According to Grantham, who co-founded the investment management firm GMO, “I’ve always looked at it from the point of view that the longer and the bigger and the higher it goes, the more exciting and dangerous it will be, and this has moved up the rank of super bubbles,” he said in a Friday Bloomberg podcast interview.
However, he noted that the current bubble on Wall Street is nothing like the real estate bubble in Japan around the same period or the “mother and father of all super bubbles” that occurred there in 1989.
His pessimistic assessment of US stocks is not new. He cautioned investors against them at the beginning of 2024, even though the S&P 500 SPX concluded the year up 23%. When the index ended 2023 up 24%, he predicted a possible 50% decline in stocks. However, the investor is also well-known because of his accurate predictions regarding the collapse of the housing market and the dot-com bubble.
His most recent warning coincides with a decline in big technology stocks like Tesla (TSLA) and Nvidia (NVDA), as U.S. stocks have failed to rise due to concerns over President Donald Trump’s tariffs. For stocks, “every measure of traditional value,” including the cyclically adjusted price-to-earnings ratio, is at record highs, according to Grantham.
Like “every really important new technology,” artificial intelligence (AI), one of the market’s primary drivers, is likewise encircled by a bubble, he claimed.
“Our world will undoubtedly shift as a result. Naturally, it is impossible to predict how it will work out and whether it would be totally advantageous,” he stated. “If the government does not smooth out the benefits of AI, you will have either starvation or revolution.”
Grantham would want to put his money in projects that are focused on “greening the economy,” but he did not specify which specific assets he would choose.

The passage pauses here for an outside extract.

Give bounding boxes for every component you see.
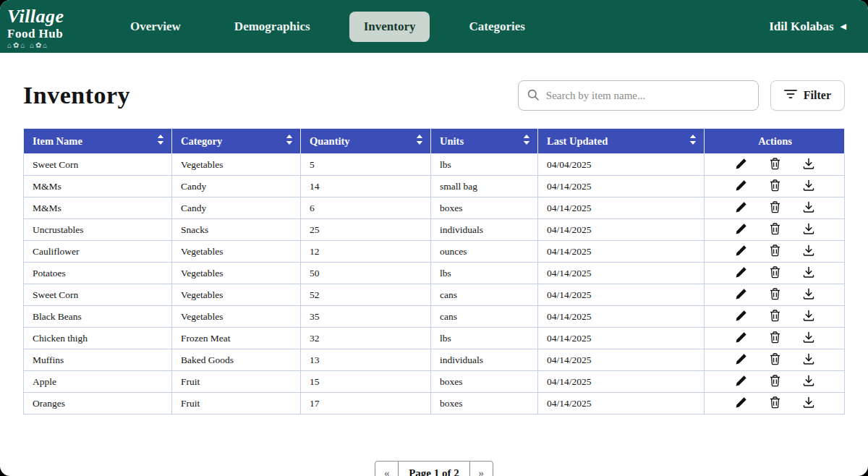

The biofuels group Darling Ingredients (DAR), the Korean battery and storage firm LG Chem (KR:051910), the solar group Sunrun (RUN), the biofuels company Ameresco (AMRC), and the Canadian copper producer Ivanhoe Mines (CA:IVN) were the top stocks in GMO’s Climate Change Strategy as of January 31.
He thinks it will be a “long and bumpy” journey, but it will be a huge endeavor that is desperately needed and will take a lot of money and labor to complete. He added that it’s a run-down section of the market.
“Unlike most things in the stock market, I would say that is an area that we’ll have sooner or later, a massive regrouping and a huge outperformance of the rest of the market,” Grantham stated.
Additionally, he sees a system that is subject to many more significant shocks, and he stated that “in that environment you do not want to be caught with a lot of leverage,” which will only destroy firms. In addition to having healthy profit margins for a buffer, he stated that “you have to be able to withstand shocks unexpectedly arriving, and to do that, you need little or no debt.”
“The 1930s served as an excellent final reminder. “You have to be careful because things are usually inexpensive for a good reason,” he remarked. “If you’re going to play the cheap game, you’ve got to make sure, it is armor-plated with as much quality as you can get into it.”
According to Grantham, non-US markets that have been gaining popularity among investors, like European and Chinese stocks, are “much less dangerous to own and will very likely over five or 10 years crush the U.S. market as has happened several times.” Foreign and U.S. markets frequently alternate “great” decades, he noted.
Cryptocurrencies, according to the investor, “are a wonderful speculative medium,” but they don’t create anything.
Despite the fact that gold doesn’t pay dividends, Grantham stated that “it has a 10,000 years head start over bitcoin, and its absolutely indestructible.”
“So, gold makes me uneasy. But compared to bitcoin, it is far better to stack in your mattress,” he stated.